Finalmente, Mickey fue descubierto por un miembro de la tripulación y
arrojado a las aguas infestadas de tiburones y contaminadas por derrames de
petróleo. Gracias al vigor adquirido en el gimnasio, logró arribar a la costa
sin problemas. Su alforja de dinero estaba intacta, y pudo adquirir, de algunos
nativos, ropas y calzado en buenas condiciones.
Al llegar a Kingstown, la capital de Saint Vincent, Mickey fue informado de
que su padre, Leibele, había fallecido semanas antes de una muerte prematura.
Mickey quiso asegurarse y pidió que le entregaran los restos de su progenitor.
El jefe del Departamento de Salud se negó a la solicitud e invitó a Mickey a
abandonar la oficina de inmediato si no quería ser arrestado.
Esa misma noche, Mickey se dirigió al cementerio hebreo de Saint Vincent
donde su padre descansaba en paz, y desenterró los restos con la ayuda de una
pareja que estaba oculta detrás de la tumba.
Su padre estaba envuelto en un manto ritual que lo cubría por completo.
Cuando se lo quitó, Mickey observó que le faltaba la mano derecha. En su rostro
había un ojo de vidrio casi desprendido de la órbita. Mickey volvió a envolver
al cadáver en el manto, y luego recitó el Kaddish, la oración en homenaje a los
muertos.
Días más tarde, Mickey volvió a instalarse en su pequeña comunidad. Dejó de
afeitarse durante un mes, encendió una vela en la repisa de su dormitorio, y
puso contra la pared todos los espejos de su apartamento. Louie, el padre de
crianza de Mickey, lo acompañó en sus plegarias.
A partir de ese momento, la vida de Mickey registró un saludable cambio.
Tras concluir el período de duelo, llamó por teléfono a su exnovia, y le pidió
una cita. La mujer aceptó. Luego, le dijo al dueño de la panadería que estaba
harto de retorcer pretzels, y deseaba
abandonar el trabajo. El dueño de la panadería le dijo que no deseaba perder un
empleado tan honesto, y le ofreció un puesto como supervisor, además de un
aumento de sueldo. Todos en la panadería felicitaron a Mickey, inclusive
Abraham, el hombre que había sido maldecido con un padre en estado de vida
latente.
Pasaron los años sin grandes contratiempos. Mickey no se casó con su exnovia,
sino con una mujer que encontró de casualidad en un autobús. Tuvieron dos
hijos. Mickey compró una pequeña vivienda, y finalmente, el dueño de la
panadería ofreció convertirlo en su socio.
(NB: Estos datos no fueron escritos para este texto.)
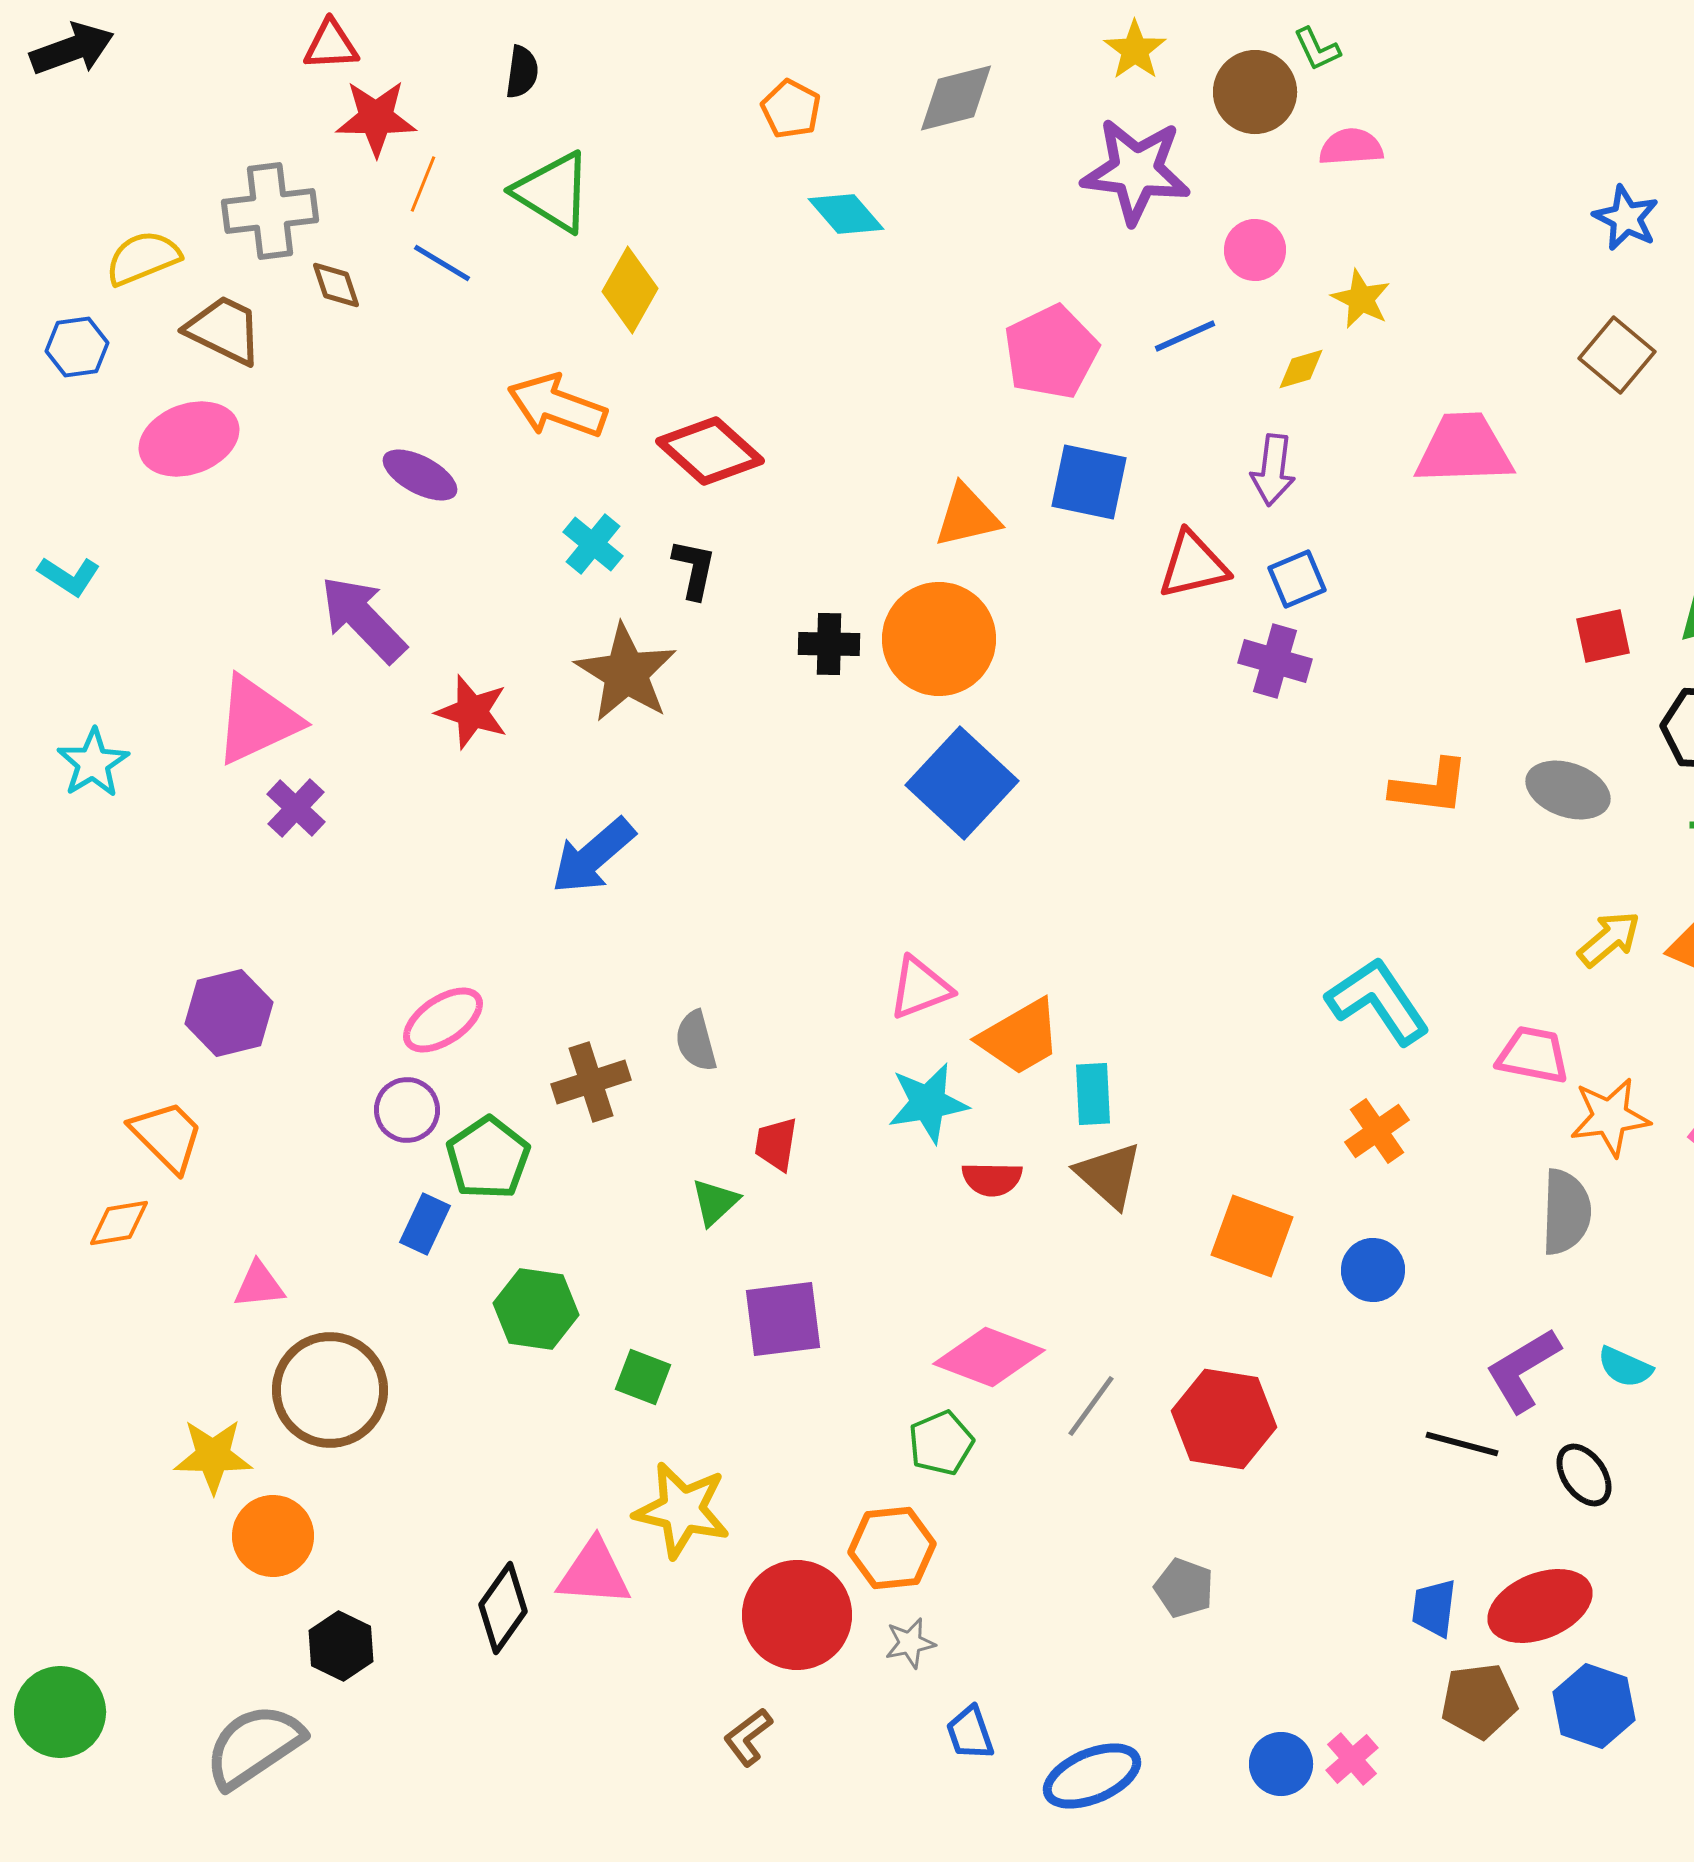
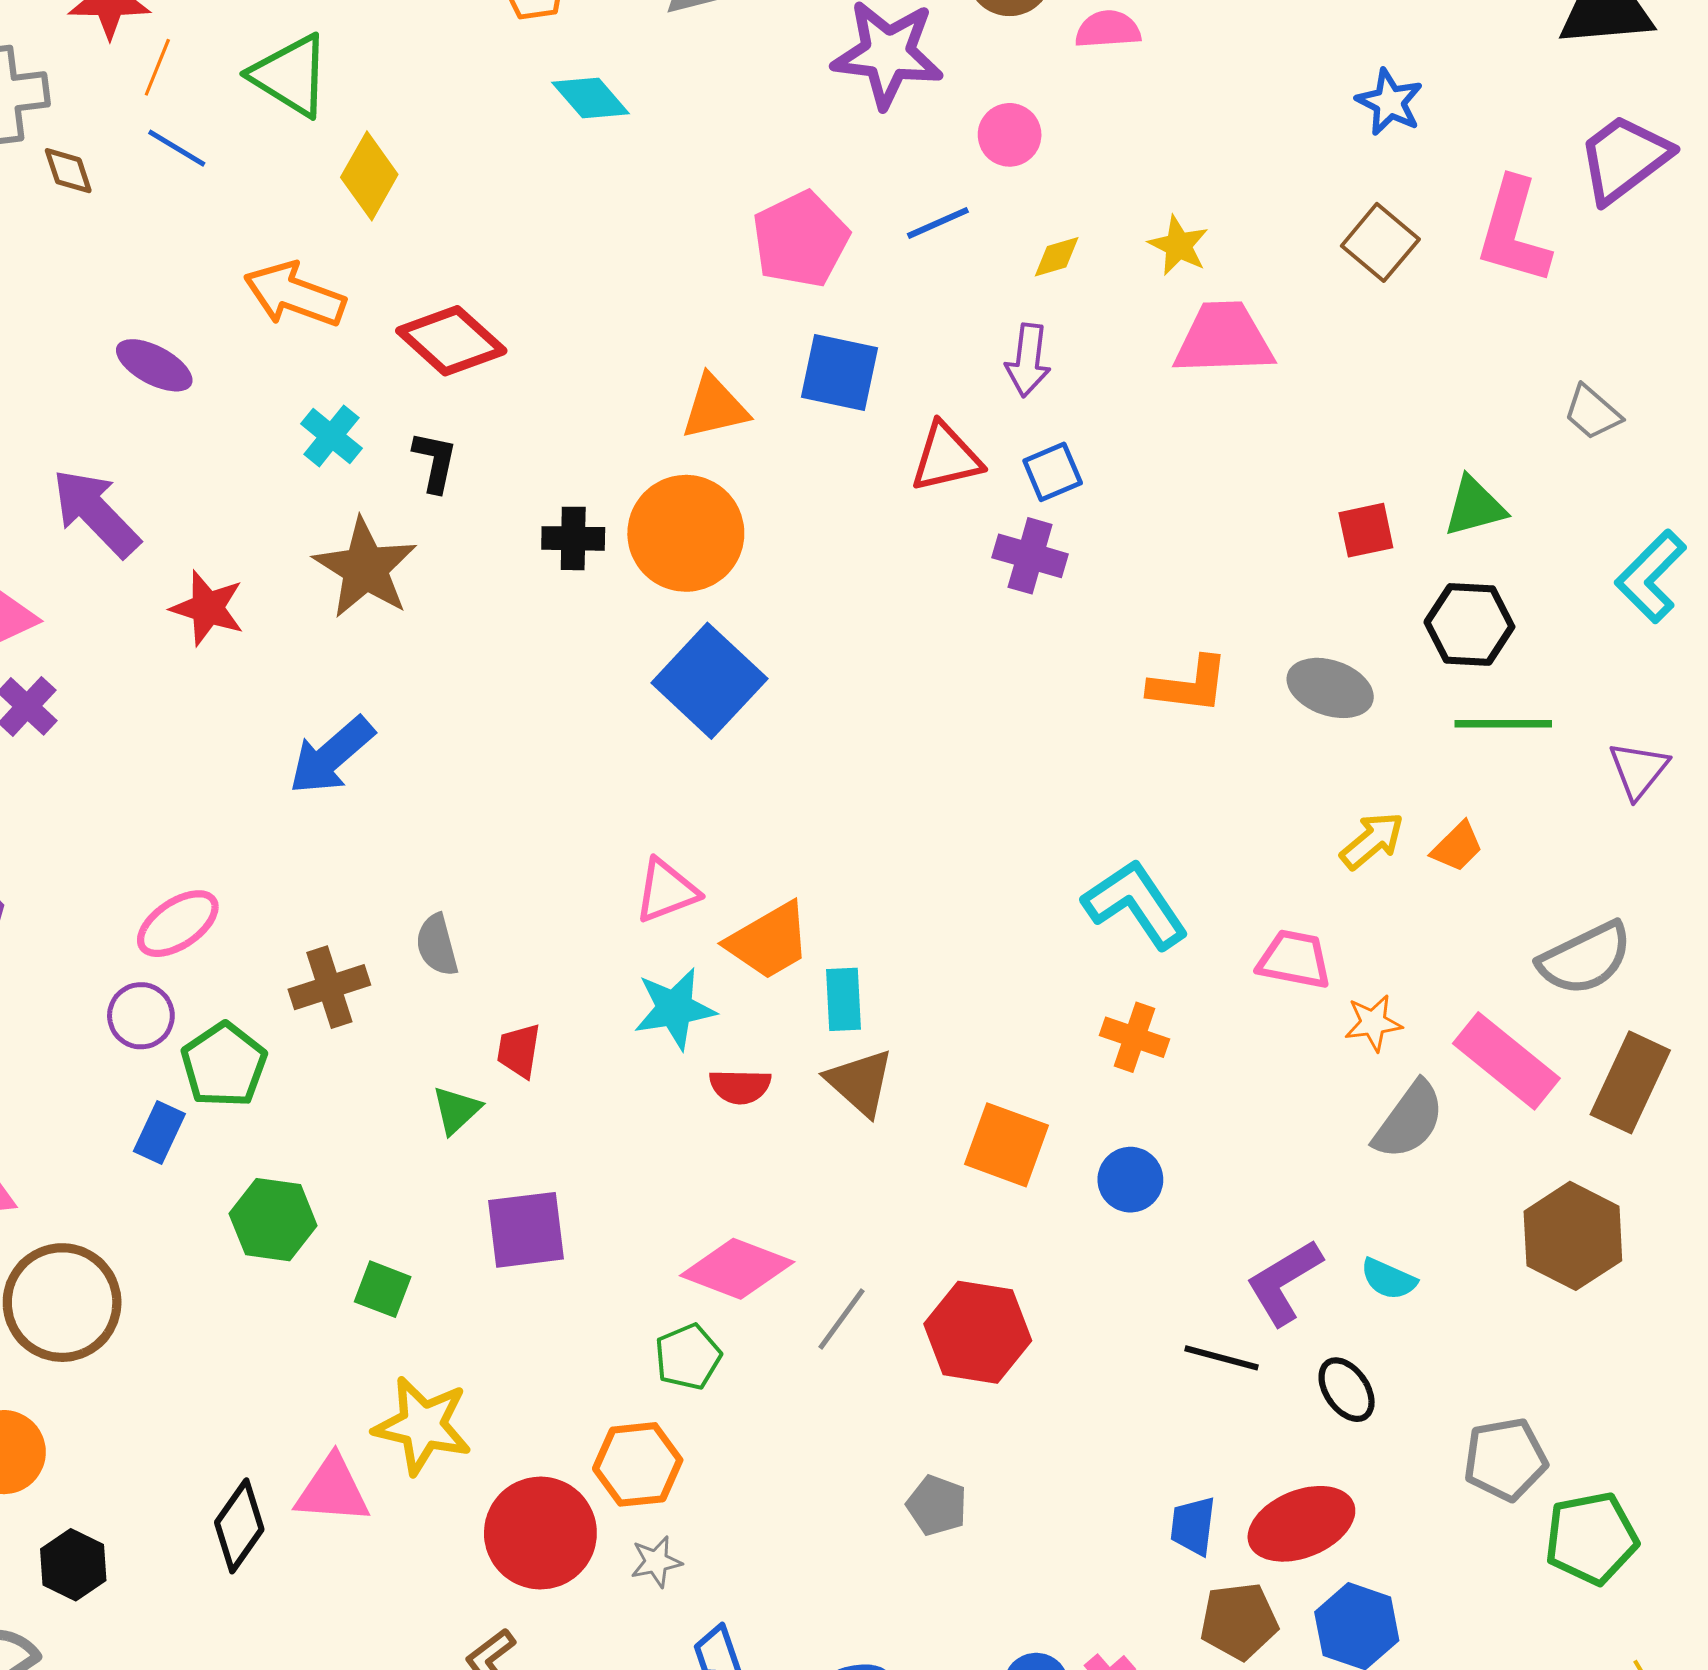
yellow star: (1361, 299) -> (1179, 245), moved
orange star: (1610, 1117) -> (1373, 1023), size x0.7
orange cross: (1377, 1131) -> (1134, 1037), turned -36
gray semicircle: (1566, 1212) -> (1409, 1120), moved, turned 34

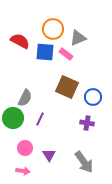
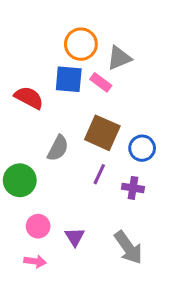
red semicircle: (20, 41) -> (29, 98), moved
gray semicircle: (25, 98) -> (58, 148), moved
purple line: (40, 119) -> (99, 174), moved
Nuestro héroe perdió algunos dientes y el cabello, y ganó peso. Era un
padre orgulloso y un marido fiel. Luego, cuando se convirtió en abuelo, se
preparó para su muerte y tomó previsiones a fin de no transmitir congoja a su
progenie. Distribuyó su pequeña fortuna entre su esposa, sus hijos y sus
nietos, pagó con dinero en efectivo por un lote en un cementerio, vendió su
parte en la panadería, y se mudó con su esposa a Florida.
Hasta que un día, cuando Mickey estaba celebrando sus sesenta y cuatro años
de vida dormitando al sol, su esposa le trajo una carta. Había sido escrita por
un pariente extraviado, que deseaba a Mickey un feliz cumpleaños y le
preguntaba cómo estaba su papá Shimele. La razón por la que le estaba escribiendo
era que en una carta previa había cometido un error e indagado por Leibele.
Mickey observó a su amada esposa, y reflexionó en todas las penas que
debería soportar. Pensó en la furia que sentirían sus hijos una vez
descubrieran la maldición. Luego, se
levantó de la reposera emplazada en su pequeño jardín, se dirigió a la
vivienda, tomó una hoja de papel y un sobre de su escritorio, y le escribió a
su extraviado pariente preguntando por Shimele.